Giles's short novel holds secrets and lies concerning nine-year-old Samuel Clay, who is currently ensconced in Braddon Hall, a rather formidable family home in rural Surrey. As Samuel observes the bleeding light that seems to "throw smoky shadows" across the face of Ruth, Braddon Hall's housekeeper, he knows he must try to be good for Ruth, the only person at Braddon Hall apart from cook Olive, who comes once a week, and groundskeeper William, who does what he can with the garden on Wednesdays.
Samuel misses his mother who is currently away in America. On his atlas with its crowd of pins topped by tiny green flags, Samuel marks all the places his mother has been on her journey. He also likes to look at her series of postcards. He solicits advice from his best friend, Joseph, on how best to handle Ruth, whose face is locked in a perpetual grimace: like a queen "making a decree that certain topics had reached their end."

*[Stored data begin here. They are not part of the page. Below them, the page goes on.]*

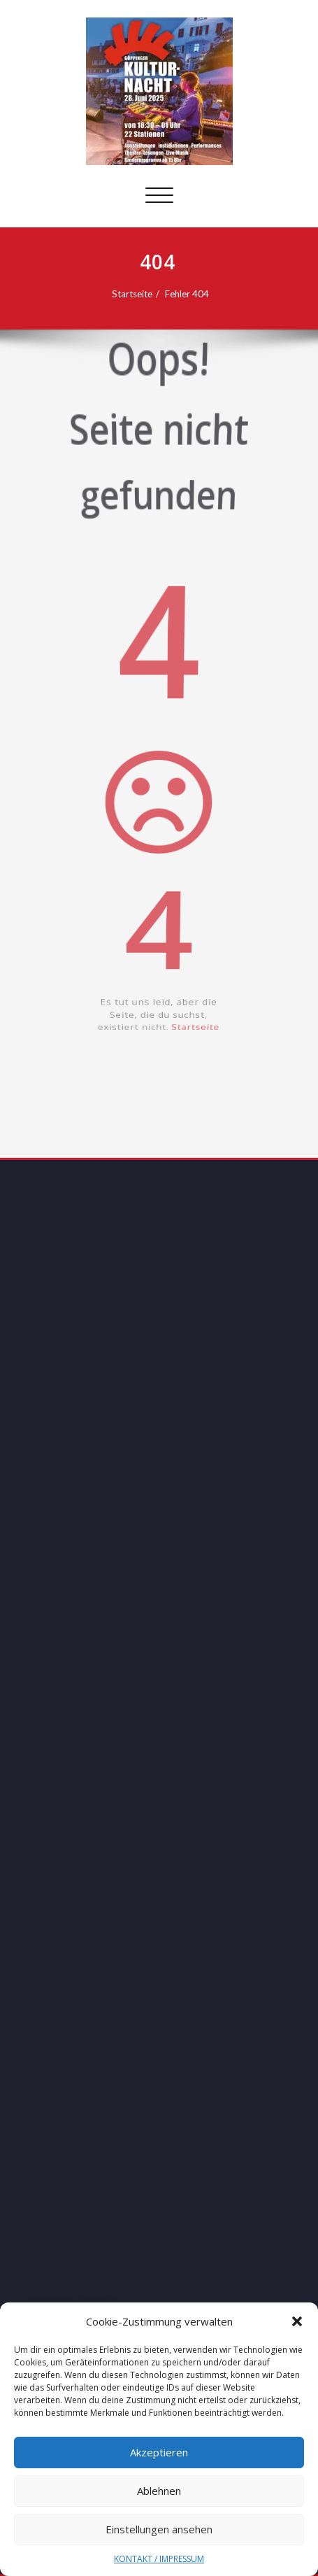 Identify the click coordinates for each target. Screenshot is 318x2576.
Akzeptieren (159, 2452)
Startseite (137, 293)
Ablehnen (159, 2491)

The acting out between Ruth and Samuel becomes a sort of violent dance, the boy ever-more paranoid every time he says things and does things that make Ruth cross. Ruth's lips are constantly pursed in condemnation as she stands in the middle of his mother's bedroom, reading her private letters. Samuel knows that adults have their secrets. He begins to see Ruth as a "nasty beast who should be thrown down a well or locked in dungeon." The tighter the yarn pulls, the harder Samuel wills himself to resist it. Ruth only sees the wrong that she thinks Samuel has done. His head full of sorrows, Samuel stands by the window with his arms folded, scowling out at the darkness. His mum went away in the dead of night, "all of a sudden with no warning and no goodbyes," and the only person to see her go was Ruth.
Shepherding a pervasive ambiguity, Giles constructs a gothic tale rife with uncertainty about aspects of Samuel's putative reality. Afraid of the dark, "a great veil of shadows" embraces Samuel. He's haunted by Joseph's story of a housekeeper who murdered the family she worked for and hid their bodies in the cellar. The family had vanished in the night, the trusted housekeeper the only witness. Samuel doesn't want to believe tjat his mother is dead; he wants to believe what Ruth tells him--how she misses his mother too and how murder "is not one her sins."
"I won't allow you to wallow in the foul waters of deceit." Samuel and Ruth inhabit a world enveloped illusion. Samuel has a sense of something passing between Ruth and William that isn't about "trimming lawns and paying wages." He sees the nasty glint in Ruth's eye, lost in the wilderness of his troubles. Perhaps Ruth really is a monster whose cruel heart "swells with gladness at every suffering." Perhaps she really loves to cut throats and "strip the fur from flesh."
Though the ending offers no real resolution, Giles's sensitive portrayal of Samuel sells his mystery of a boy tossed about by the winds of assumption and gauzy half-truths, made all the darker by Ruth's disquieting air and her supercilious lack of compassion.
The Boy at the Keyhole keeps the reader off-kilter as it unfolds along the search for the truth of what exactly happened to Samuel's mother. The novel stays suspense-filled until the sinister end, Giles luring the reader through his elegantly told story in language so poetic that it is its own reading experience.